Architetta di rifugi e stazioni invernali in Alta Savoia ma anche di mobili per gli sfollati. Oscurata dalla figura di Le Corbusier, Perriand torna in un libro 

“Qui non ricamiamo cuscini!”, dice Le Corbusier nel 1927 cacciando una giovane Charlotte Perriand che aveva provato a entrare nel suo atelier parigino. Ma dopo poco il teorico svizzero della machine à habiter si ricrede, vede un suo allestimento al Salon d’automne e la invita a lavorare con lui e con Pierre Jeanneret. Dietro alcuni dei più importanti pezzi di culto, prezzemoli nelle riviste di interni e nelle aste di modernariato, c’è anche lei, Perriand, dalla Chaise longue LC4 al Grand Confort, il divano cubico di pelle racchiuso dall’acciaio cromato, roba da collezione permanente del Moma. Viaggi a Mosca negli anni Trenta e ingresso nella Association des écrivains et artistes révolutionnaires, denunce delle condizioni della vita dei più umili a Parigi, perché manca un piano urbanistico, dice. Sciatrice, architetta di rifugi e stazioni invernali in Alta Savoia ma anche di mobili per gli sfollati. Concepisce per la zona notte dei dormitori della Cité de refuge dell’Esercito della salvezza un set di letti a castello formati da un telaio in tubolare lucido e mobili impilabili a basso costo ispirati alle attrezzature da campeggio. Sua la Chaise longue basculante stabile e dondolante insieme.
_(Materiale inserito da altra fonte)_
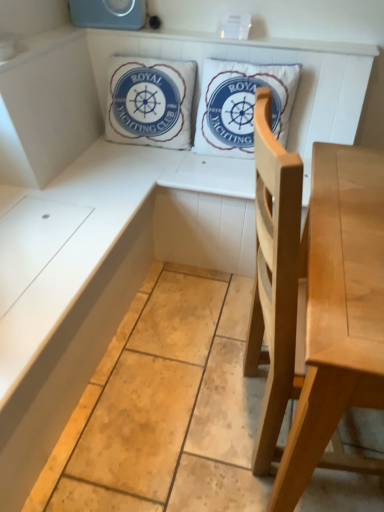 Question: From the image's perspective, is white cotton cushion at upper center, the 1th pillow from the left, above or below light wood chair at center?

Choices:
 (A) above
 (B) below

Answer: (A)

Question: Visually, is white cotton cushion at upper center, the 1th pillow from the left, positioned to the left or to the right of light wood chair at center?

Choices:
 (A) left
 (B) right

Answer: (A)

Question: Considering the real-world distances, which object is farthest from the white cotton cushion at upper center, the 1th pillow from the left?

Choices:
 (A) light wood chair at center
 (B) white cotton pillow at upper center, which is the first pillow in right-to-left order

Answer: (A)

Question: Which object is the farthest from the white cotton cushion at upper center, the 1th pillow from the left?

Choices:
 (A) white cotton pillow at upper center, which is the first pillow in right-to-left order
 (B) light wood chair at center

Answer: (B) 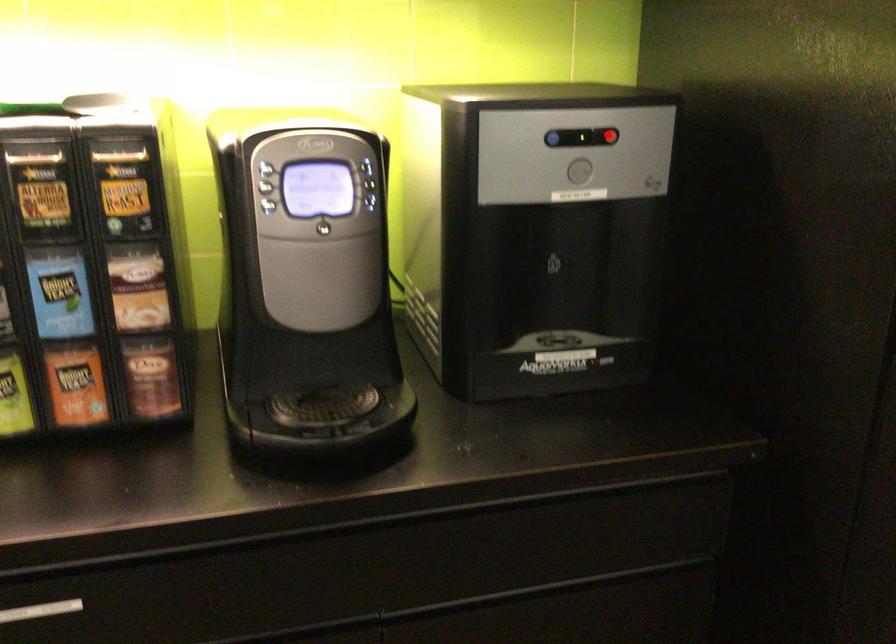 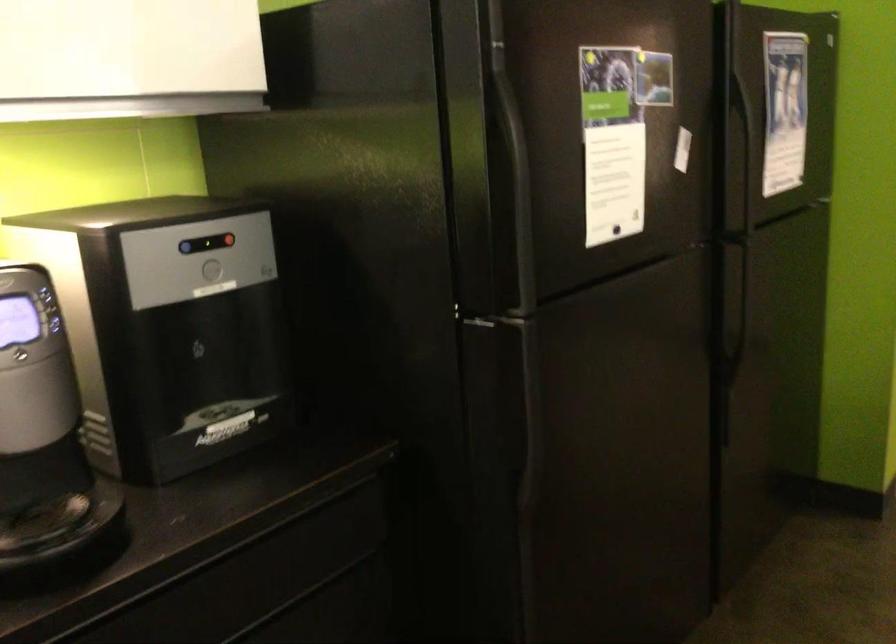 Question: A red point is marked in image1. In image2, is the corresponding 3D point closer to the camera or farther? Reply with the corresponding letter.

Choices:
 (A) The corresponding 3D point is closer.
 (B) The corresponding 3D point is farther.

Answer: (B)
Bellissima la sua lampada Pivotante à Poser molto stile industriale.

 
Poi un allontanamento dall’acciaio, verso il legno, la riscoperta delle forme naturali, infatti rifarà anche la chaise-longue in bambù e legno nel ’40 dopo i viaggi in Giappone. Alla fine degli anni Sessanta Perriand disegna gli interni della dimora dell’ambasciatore nipponico a Parigi. Ecco, il Giappone, meta che trasforma, o che influenza più di un incontro con Walter Gropius, tanti designer e architetti del Novecento. La poesia del Sol Levante ha avuto un soft-power nel design europeo simile a quello degli Usa nel cinema. Tutto questo, un’infarinatura necessaria per apprezzare Perriand, le sue opere e soprattutto i suoi interni – come quello del suo chalet alpino, un po’ Heidi un po’ Kyoto – ce la dà il libro dedicato all’architetta che inaugura una nuova collana dell’editore Johan & Levi, La biblioteca dell’amatore. Questo è scritto da Anne Bony con una postfazione di Kengo Kuma che sì ci racconta dell’influenza su Perriand dell’estremo oriente, ma anche il contrario. Il lascito della designer in Giappone non è da poco. Figure come Sori Yanagi, che riformerà poi il movimento Mingei, e Junzo Sakakura che accompagnò Perriand, nata il 24 ottobre di 120 anni fa, in giro per il suo paese le devono molto. “Senza i viaggi con Charlotte Perriand, è probabile che il Sakakura di cui parlo non sarebbe mai nato. Dai semi gettati insieme durante quell’avventura ha preso vita un Giappone dolce, amabile, del tutto diverso dal Giappone potente e muscolare di Kenzo Tange”, scrive Kuma.

   
Il secondo volume della collana è dedicato a Ettore Sottsass, anche lui, oltre all’amicizia con Shiro Kuramata che invitò nel gruppo Memphis, interessato alle forme asiatiche. Scriveva Sottsass che la tradizione giapponese “è determinata da un imperativo mistico che ha dotato quella società di un ordine e di un equilibrio perfetto, antico e astratto fino ad una sublime purezza”.